Each Monday an introduction and the initial reading for the week will be posted. Come back to this Monday post throughout the week to continue the conversation about the week’s readings and prayers.

Read Isaiah 2:1-5

Visions pull us forward, opening us to new ways of seeing and living. They help us to see new possibilities. Isaiah had a vision for the possibility of peace, a time when people would cease to learn about war. He dreamed of a time of leveling of national distinctions. He longed for a time when God’s ways would become the ways for all nations. That vision still beats in the hearts of those who believe that peace is a real possibility.

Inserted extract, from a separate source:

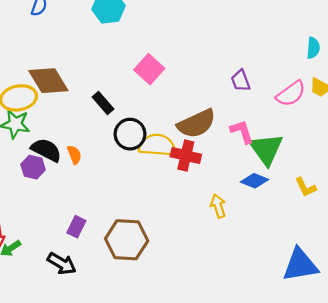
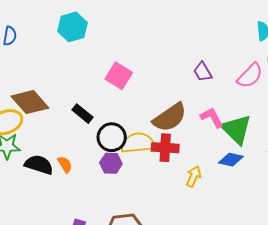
purple hexagon: (33, 167) -> (111, 163), moved
yellow arrow: (218, 206) -> (194, 176), moved, turned 50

Many people believe that the nations can “walk in God’s paths.” We have a hard time conceiving of Isaiah’s vision for peace because members of the human family have not learned how to live together. For example, thousands of Americans and Vietnamese died in the Vietnam War. Those who perished were not numbers on a page. They were someone’s child, someone’s roommate, someone’s tennis partner, and someone who came to the table for Holy Communion. Isaiah’s vision entailed a day when nations would no longer “learn war anymore.”
God’s promise to Isaiah makes clear the difference between what is and what will be. Persons are to move beyond hopeful intention to action: beating swords into plowshares and spears into pruning hooks.

Like Isaiah, Jesus calls his followers to live by a higher righteousness. In Jesus’ day the law stated clearly that people should not murder one another. But Jesus called people to a higher standard by teaching that it is not only wrong to murder, it is also morally wrong to hate. For Jesus, the inward disposition becomes more important than the overt act. The motive becomes more important than the deed. Who we are becomes more important than what we do. This is the better way. This is the vision of Jesus, and it was rooted in the vision of Isaiah.

God of peace, help me to live as if love already reigns. May the day come when “nation shall not lift up sword against nation.” Amen.